[[ Data for the task, beginning ]]

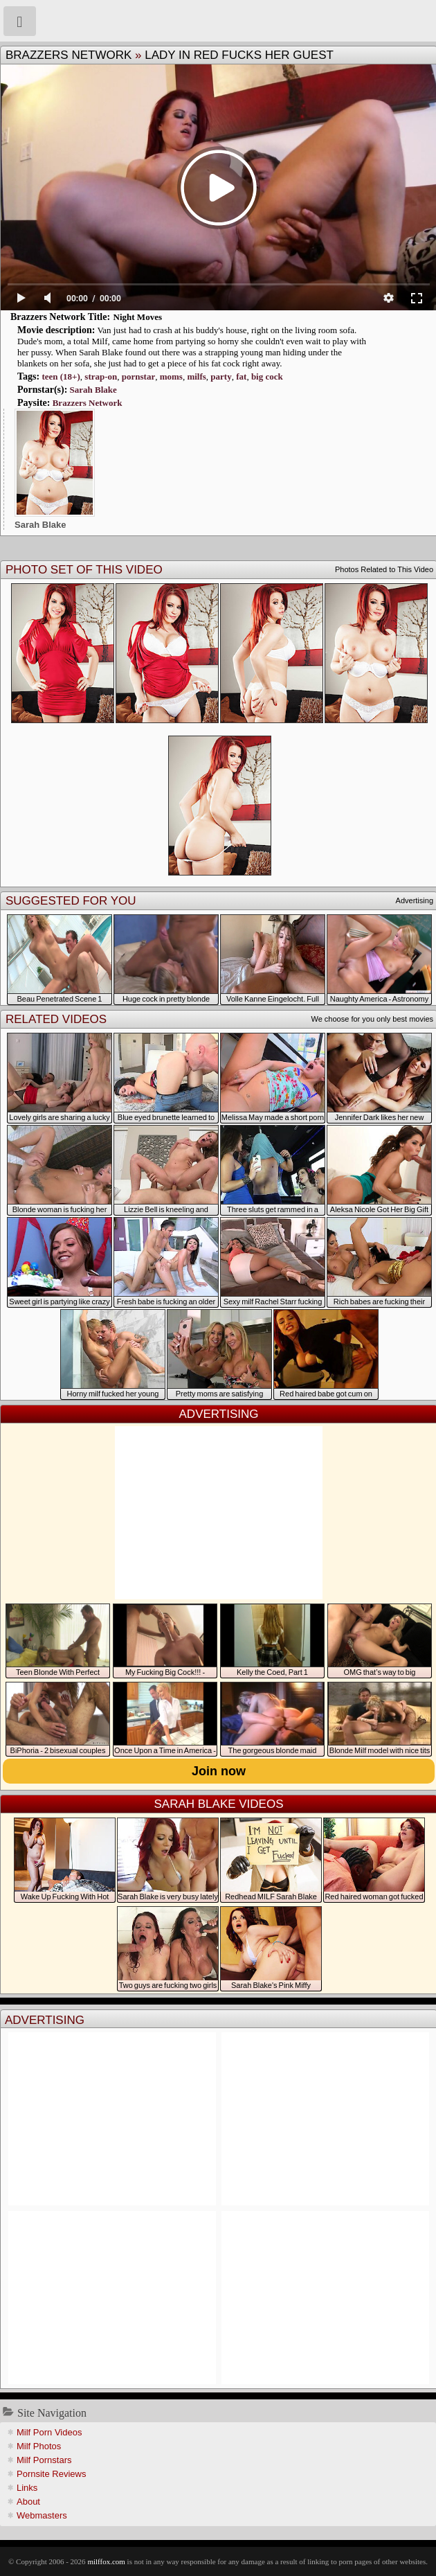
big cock (267, 376)
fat (241, 376)
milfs (196, 376)
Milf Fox (218, 21)
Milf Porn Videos (49, 2432)
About (28, 2501)
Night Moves (137, 317)
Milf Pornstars (44, 2460)
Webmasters (42, 2515)
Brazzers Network (68, 55)
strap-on (100, 376)
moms (171, 376)
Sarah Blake (93, 389)
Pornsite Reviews (51, 2474)
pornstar (138, 376)
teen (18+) (61, 376)
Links (27, 2487)
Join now (219, 1771)
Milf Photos (39, 2446)
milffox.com (106, 2561)
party (220, 376)
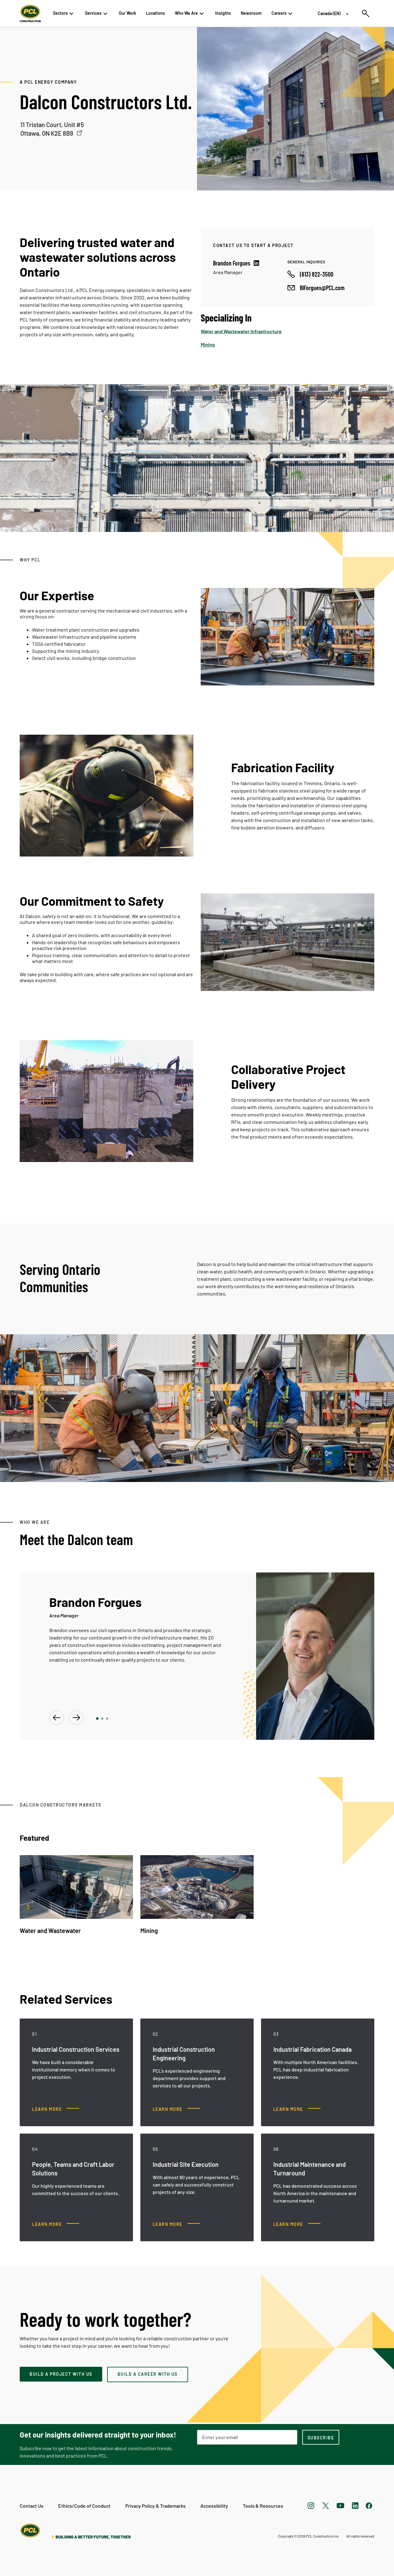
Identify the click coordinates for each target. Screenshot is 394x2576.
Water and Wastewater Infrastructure (241, 331)
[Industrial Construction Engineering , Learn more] (176, 2109)
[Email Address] (247, 2437)
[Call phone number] (310, 274)
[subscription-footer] (320, 2437)
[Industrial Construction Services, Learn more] (56, 2109)
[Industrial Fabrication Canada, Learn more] (297, 2109)
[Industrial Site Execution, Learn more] (176, 2224)
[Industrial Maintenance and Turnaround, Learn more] (297, 2224)
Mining (208, 344)
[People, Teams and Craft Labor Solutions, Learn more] (56, 2224)
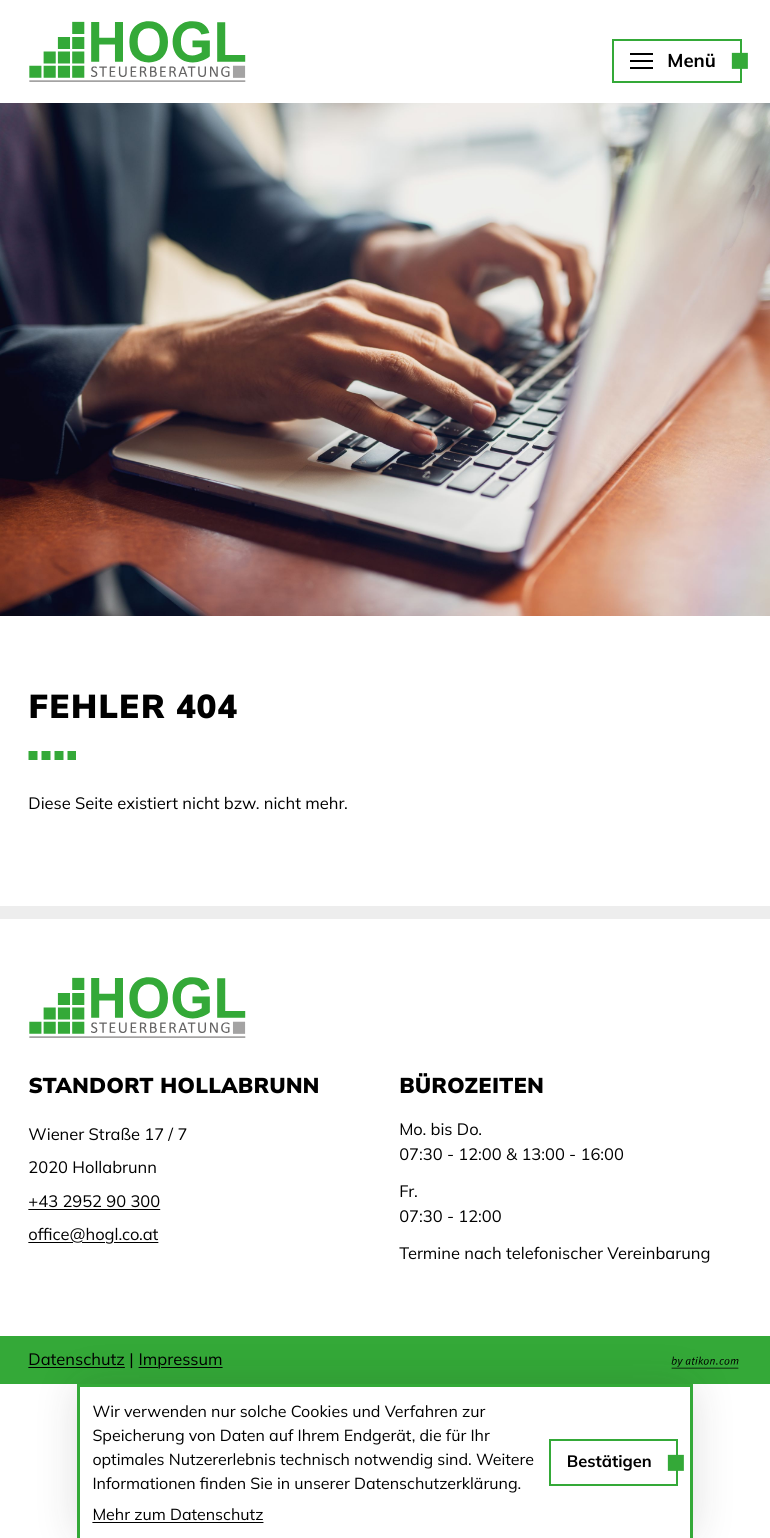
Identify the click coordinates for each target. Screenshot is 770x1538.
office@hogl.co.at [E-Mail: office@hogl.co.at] (93, 1234)
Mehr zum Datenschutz (177, 1514)
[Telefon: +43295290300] (94, 1201)
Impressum (181, 1359)
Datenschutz (76, 1359)
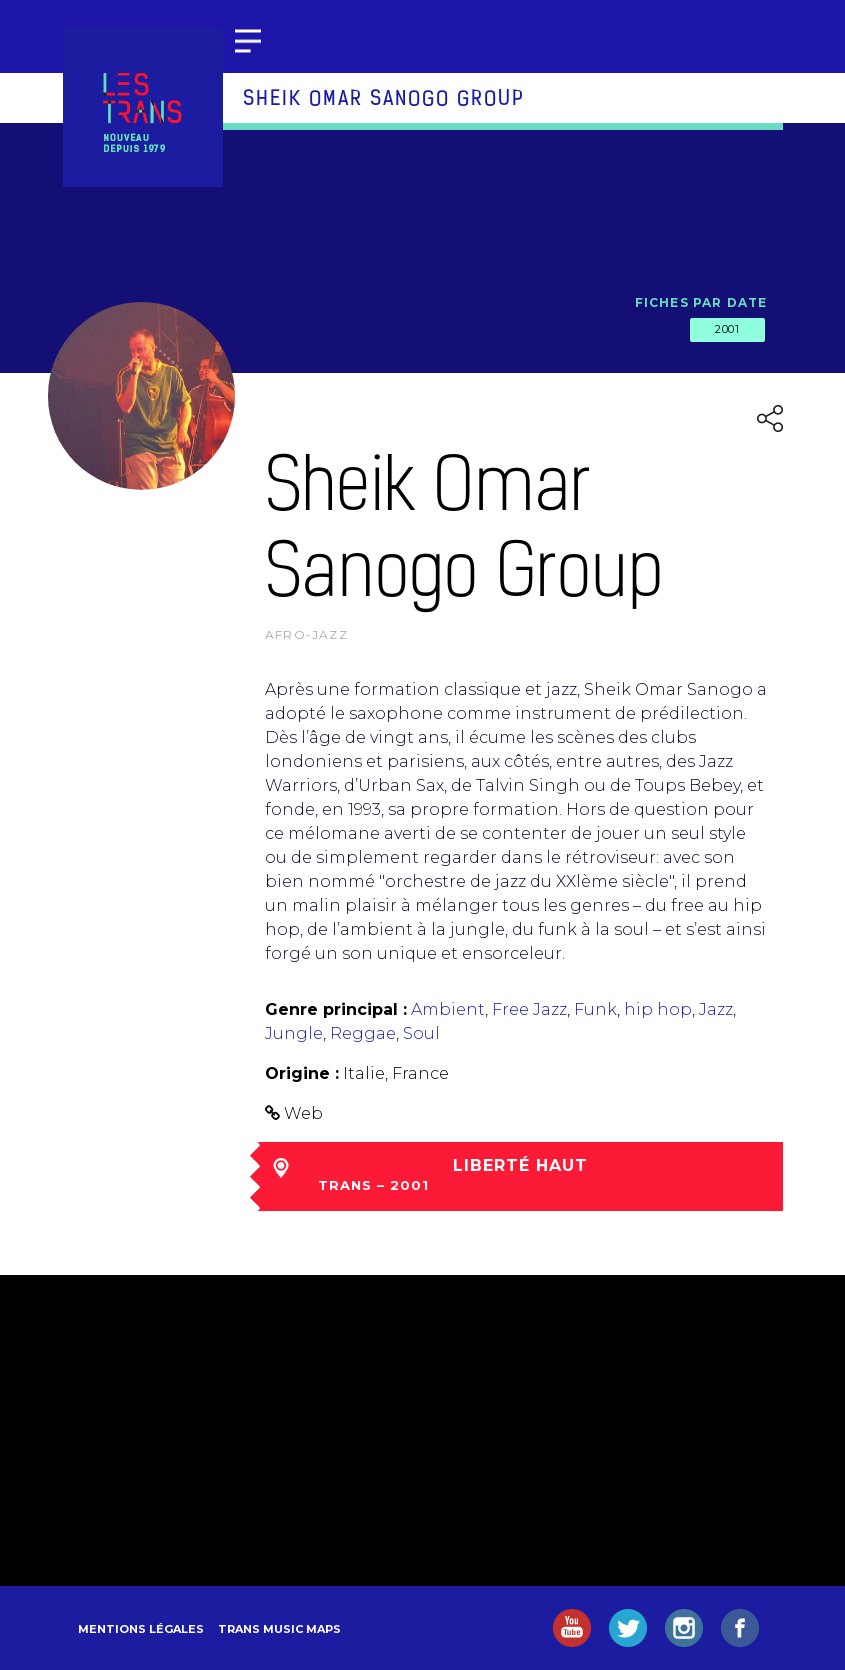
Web (303, 1113)
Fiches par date (701, 302)
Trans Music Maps (279, 1629)
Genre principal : (336, 1009)
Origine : (302, 1073)
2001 (727, 329)
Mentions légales (141, 1629)
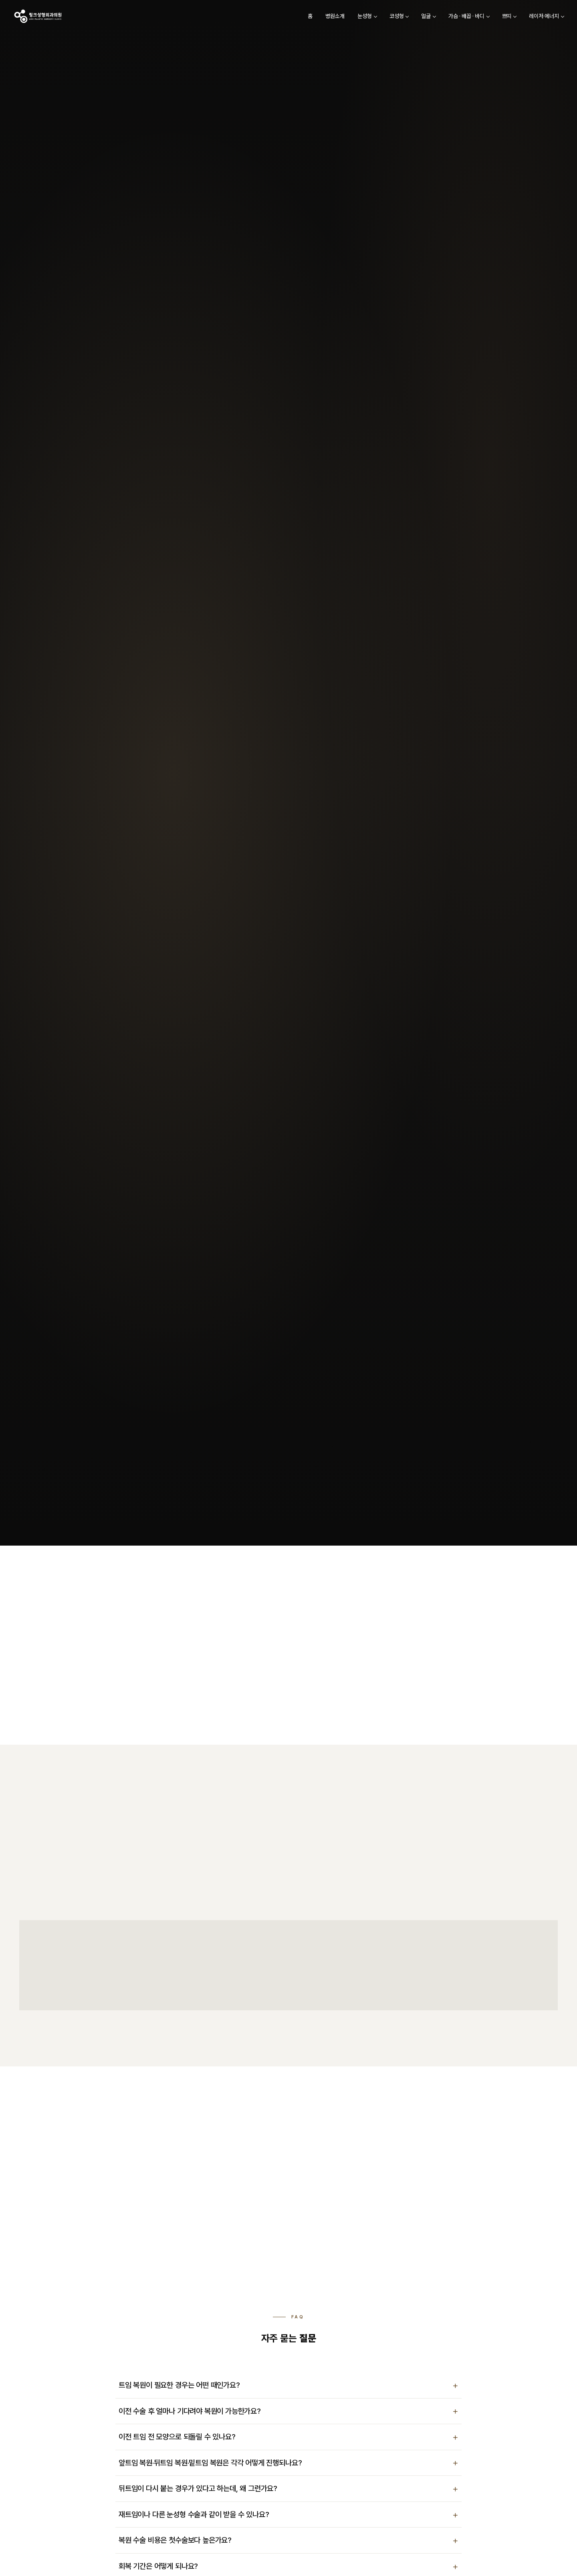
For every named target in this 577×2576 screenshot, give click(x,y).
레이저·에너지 (521, 21)
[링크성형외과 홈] (60, 21)
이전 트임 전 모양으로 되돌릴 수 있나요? (177, 2436)
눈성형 (342, 21)
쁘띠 (484, 21)
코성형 (374, 21)
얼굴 (404, 21)
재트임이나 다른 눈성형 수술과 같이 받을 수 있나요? (194, 2514)
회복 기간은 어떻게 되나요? (158, 2566)
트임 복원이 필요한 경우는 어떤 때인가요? (179, 2385)
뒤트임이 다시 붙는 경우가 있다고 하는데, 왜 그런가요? (198, 2488)
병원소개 (312, 21)
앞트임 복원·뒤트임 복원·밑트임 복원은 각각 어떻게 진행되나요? (210, 2462)
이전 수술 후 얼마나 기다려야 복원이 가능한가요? (190, 2411)
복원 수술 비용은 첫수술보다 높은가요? (175, 2540)
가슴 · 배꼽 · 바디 (444, 21)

[[ Data for the task, end ]]

Problem details.
Find and copy every line in the entries above where the string "Learn" occurs.

Result of this task.
[Industrial Construction Engineering , Learn more] (176, 2109)
[Industrial Construction Services, Learn more] (56, 2109)
[Industrial Fabrication Canada, Learn more] (297, 2109)
[Industrial Site Execution, Learn more] (176, 2224)
[Industrial Maintenance and Turnaround, Learn more] (297, 2224)
[People, Teams and Craft Labor Solutions, Learn more] (56, 2224)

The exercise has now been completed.